Lifted from James Harkin, a guest contributor to the Times Online
(http://www.timesonline.co.uk):

What are . . . 'Yeppies'?
James Harkin

MANY OF US can remember where we were when we first heard about the idea of the yuppie. I was 11 years old, sitting in the middle of the back seat of the car, when my mother swung around suddenly from the front seat.

“See those people?” she said, pointing at pedestrians walking briskly and bearing briefcases. “They must be yuppies. Are you going to be a yuppie?”

Thankfully I wasn’t. But the latest demographic acronym to emerge from the marketing ether is scarcely more inviting. According to a report published this week by Oxford’s Social Issues Research Centre, today’s young people between 16 and 24 are best characterised as Young Experimenting Perfection Seekers — or yeppies for short. The yeppies are not single-mindedly materialistic enough to be yuppies.

Instead, they believe that true personal fulfilment comes only after years of anguished experimentation. As a result, they feel entitled to behave like fickle consumers in everything that they do.

Just as they might browse the shops or flick through the pages of a lifestyle magazine, the yeppie likes to shop around when choosing jobs, careers, homes, identities and relationships. By trying on an assortment of different jobs and lifestyles, the yeppie wants to be flexible enough to change direction or to hit the reverse pedal when things do not work out. And he or she is happy to postpone all adult decisions until completely satisfied that all the options have been exhausted.

The drift towards life shopping, according to the researchers, can explain the rise of the singleton. In 1971, the average age at first marriage was 25 for men and 23 for women. By 2003, this had increased to 31 for men and 29 for women. The growth of the yeppie also helps to explain the “boomerang” generation of young adults who, after a spell in the cold world of adulthood, head straight back to the family home. In 2004 around a quarter of women between the ages of 25 and 29 and two fifths of men within that age group were still living with their parents. By 2012, according to the Social Issues Research Centre, there will be an increasing acceptance of prolonged adolescence; it will be entirely normal for people — even those in their late twenties — to remain ensconced in the family home.

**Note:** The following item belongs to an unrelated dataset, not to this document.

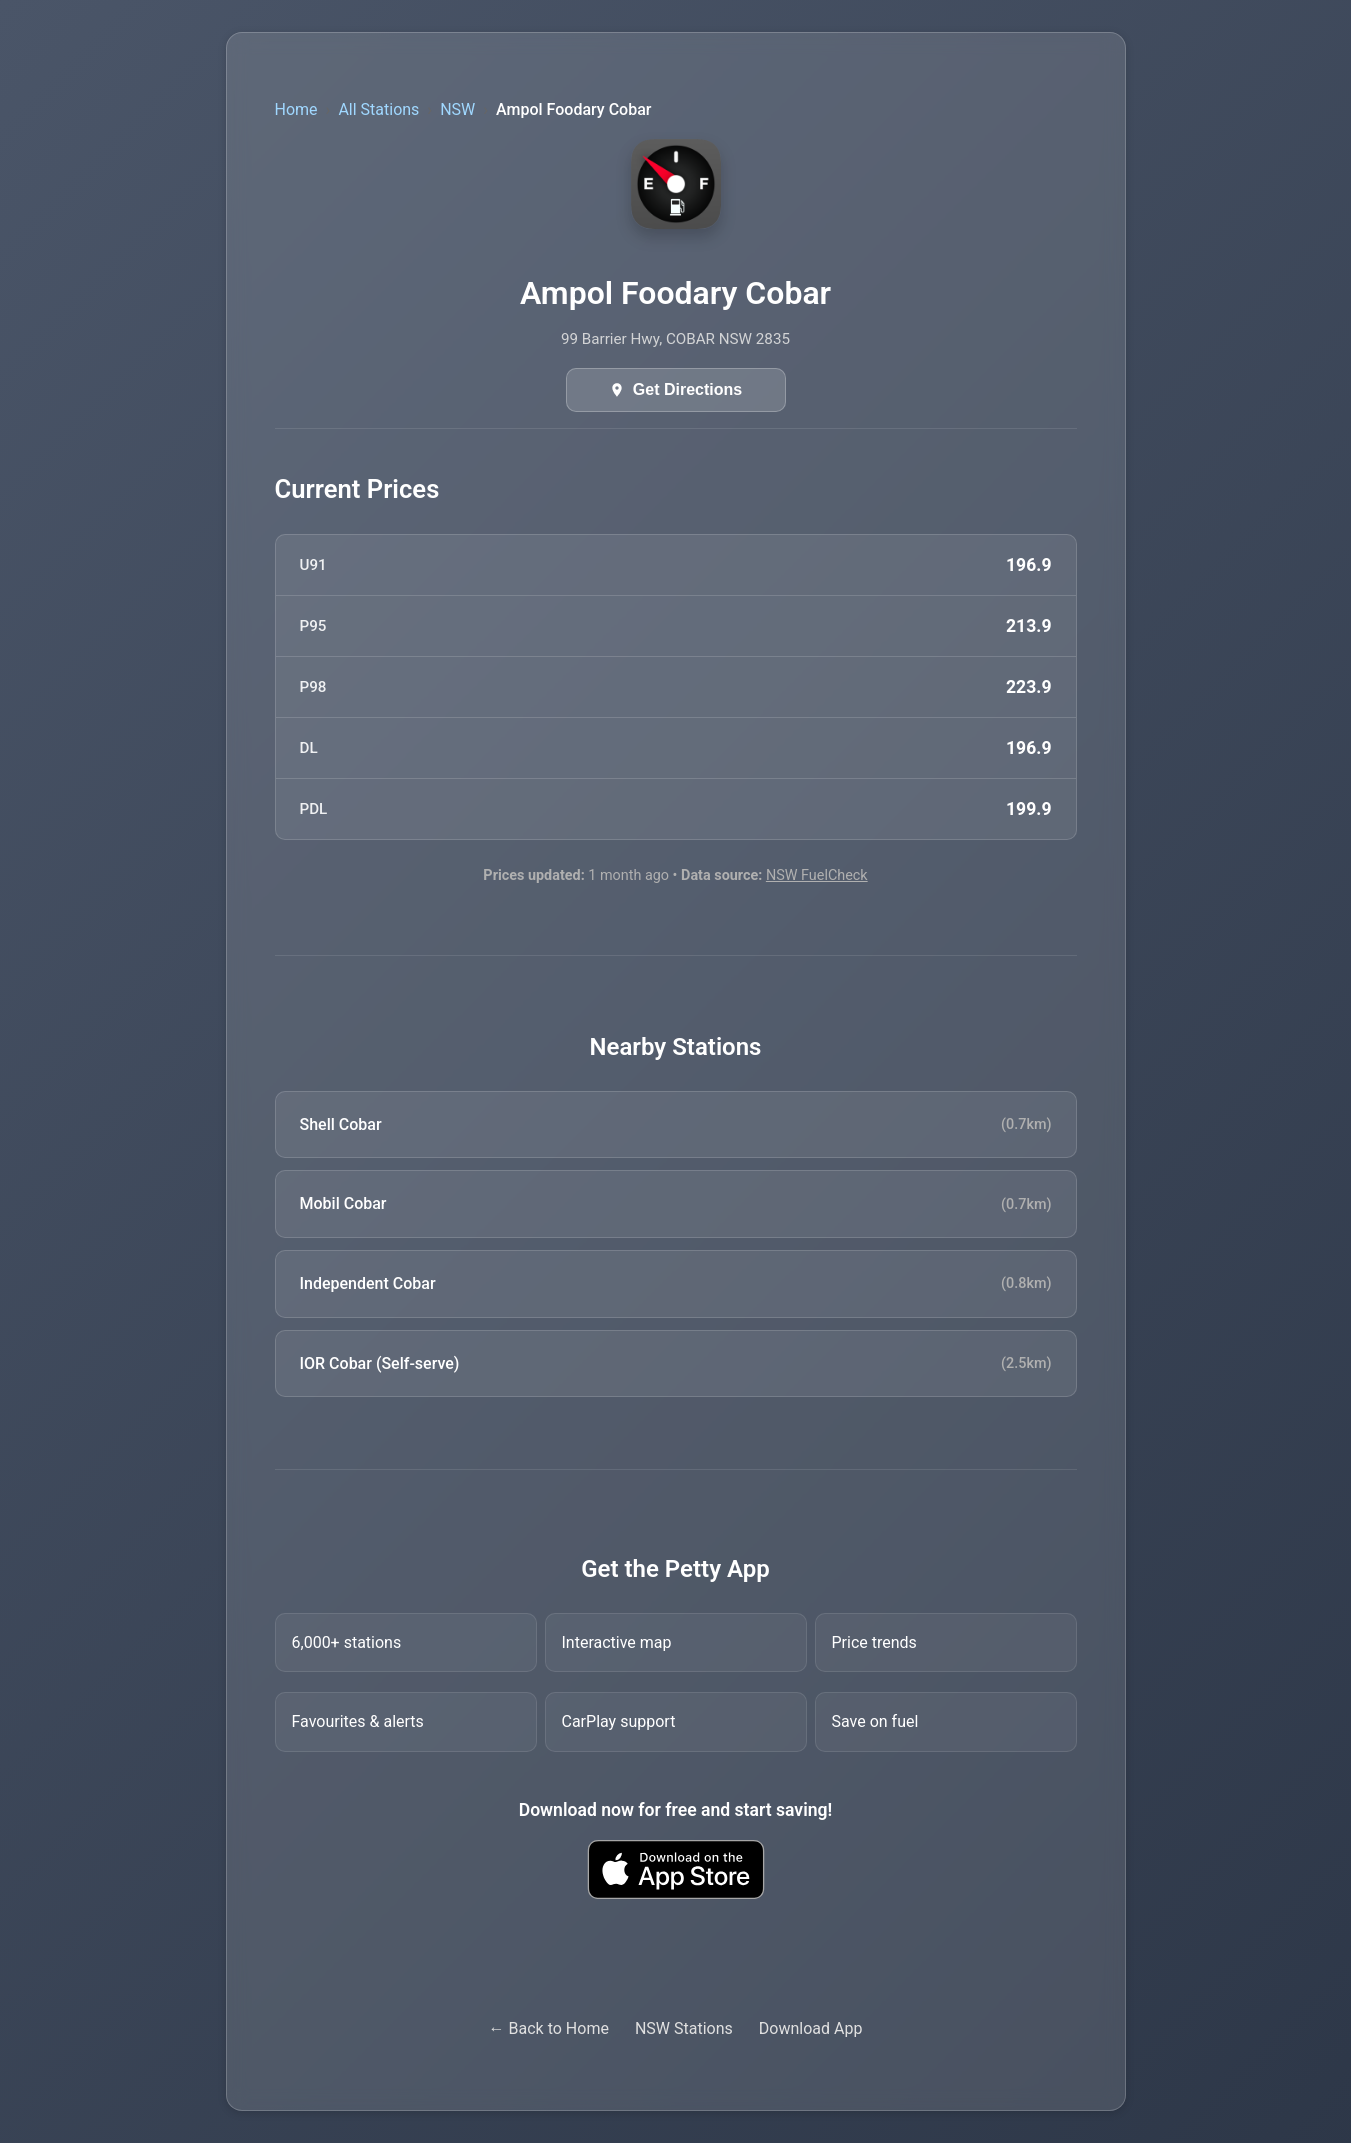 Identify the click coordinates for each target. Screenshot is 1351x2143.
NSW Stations (684, 2028)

Small wonder, then, that yeppies find it so difficult to settle down or to put work into building a career. For all their vaunted nimbleness, the Achilles heel is their inability to grow up and knuckle down. Faced with any decision whose outcome is uncertain, they find themselves caught like a rabbit in the headlights. Unrealistically high expectations are also a burden. After all, why throw yourself into anything when something better might come along at any moment?